It all goes wrong on Chemistry, which sees them take a severely ill-advised two-step into cod-reggae, a move every bit as awful as you imagine Arcade Fire playing reggae would be.
The punkish shouty Infinite Content is blunt and irritating, as is the next track, Infinite_Content, which recycles the same groan-inducing lyrics and repurposes them as a Wilco-style country-rock track. Both Infinite Content and Infinite_Content are skippable.
Good God Damn is a clumsy and unconvincing attempt at wearily seductive sleaze which, you can probably guess, Arcade Fire do not pull off. The clunky lyrics almost ruining the song's excellent, stripped-back and skeezy groove.
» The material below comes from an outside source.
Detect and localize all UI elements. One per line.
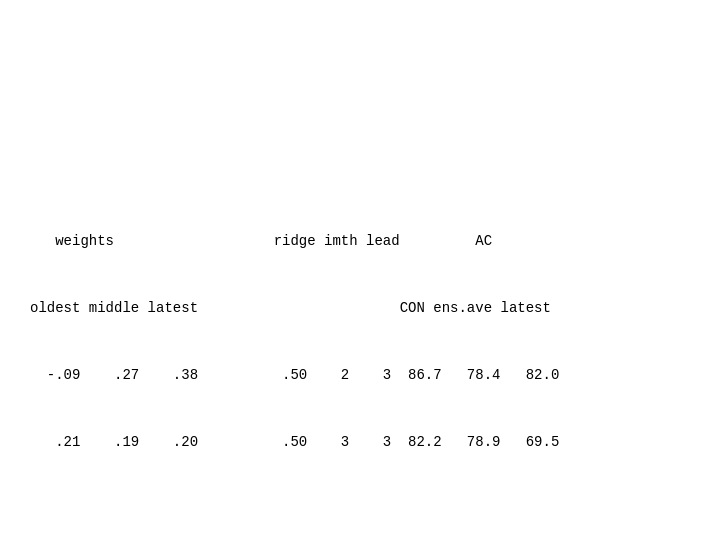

Lyrics are a problem throughout. Occasionally they hit the mark but mostly they're cringey and distracting.
The album highlight Creature Comfort is an indication, I think, of what the band were shooting for throughout but rarely hit.
Propelled by a simple and addictive synth bass, it's quickly infused with as much thrilling majesty as Arcade Fire can muster. The lyrics, which are about suicide, don't start well. But as the music swells behind him, vocalist Win Butler quickly hits a real emotion, building up to the raw admission, "it's not painless, she was a friend of mine".
They get the chanted refrain right too, "On and on, I don't know what I want" and even nail the fade out "na-na-nas". It's heart-stirring stuff and highlights everything that's great about Arcade Fire.
That it's on the same album as some of their biggest missteps is a cruel irony, proving that having everything is not always a good thing.
Artist: Arcade Fire
Album: Everything Now
Label: Columbia
Verdict: Brilliant, baffingly bad and everything in between.